◆ TASK DIRECTIONS
Your answer must hold only the lines below from the line containing "in the fog of" through the line containing "mother gives him a purpose he’s searched his", each reproduced exactly.

◆ RECORDS PROVIDED
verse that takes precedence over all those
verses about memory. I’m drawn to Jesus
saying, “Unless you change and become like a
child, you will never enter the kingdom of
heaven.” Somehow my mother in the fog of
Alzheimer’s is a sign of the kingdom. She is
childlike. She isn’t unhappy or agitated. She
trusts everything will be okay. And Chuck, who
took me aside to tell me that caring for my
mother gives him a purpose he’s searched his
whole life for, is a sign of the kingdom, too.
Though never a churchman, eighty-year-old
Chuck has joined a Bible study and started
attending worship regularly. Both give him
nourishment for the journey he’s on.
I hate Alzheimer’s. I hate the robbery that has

◆ OUTPUT FOR THIS TASK
heaven.” Somehow my mother in the fog of
Alzheimer’s is a sign of the kingdom. She is
childlike. She isn’t unhappy or agitated. She
trusts everything will be okay. And Chuck, who
took me aside to tell me that caring for my
mother gives him a purpose he’s searched his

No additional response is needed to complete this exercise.